И крикнулъ громко, отвѣчая на стукъ въ дверяхъ.

— Да кто тамъ? Войдите же!

Онъ устало закрылъ глаза, а когда открылъ ихъ, передъ нимъ стоялъ невысокій толстый человѣкъ, весь лоснящійся: у него лоснилось полное румяное лицо, лоснились напомаженныя кудри и закрученные крендельками усы, сіялъ начисто выбритый подбородокъ, блестѣли шелковые отвороты длиннаго чернаго сюртука.

— Неужели не узнаете? Среброструновъ. Регентъ.

Нѣтъ. Иванъ Степановичъ не узнавалъ Среброструнова, регента, и въ то же время каждый кусочекъ этого губительнаго красавца, каждое его движеніе, каждое колебаніе его голоса были безконечно знакомы ему. Парализованная память молчала. Но, по усвоенной привычкѣ разговаривать ежедневно со множествомъ людей, которые его знали, но которыхъ онъ совершенно не помнилъ, Цвѣтъ увѣренно отвѣтилъ, показывая на кресло.

— Какъ же, какъ же… Великолѣпно помню… регентъ Среброструновъ… еще бы. Прошу садиться. Чѣмъ могу?..

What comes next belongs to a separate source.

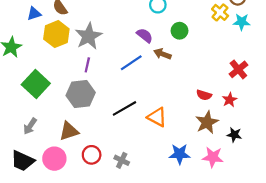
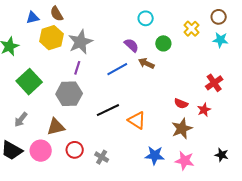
yellow cross: (220, 12) -> (192, 29), moved
black star: (234, 135) -> (222, 155), moved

Среброструновъ былъ одновременно подавленъ строгимъ комфортомъ стильнаго большого кабинета и снисходительной любезностью хозяина. Было ясно, что онъ хотѣлъ напомнить Цвѣту и по душамъ разговориться о чемъ-то далеко-прошломъ, миломъ, тепломъ и простомъ, и Цвѣтъ ждалъ этого. Но регентъ такъ и не рѣшился. Срываясь и торопясь, съ бѣгающими глазами, вертя напряженно пуговицу на своемъ рукавѣ, началъ онъ обычную просительную канитель: простудился, началъ глохнуть, голосъ сдалъ…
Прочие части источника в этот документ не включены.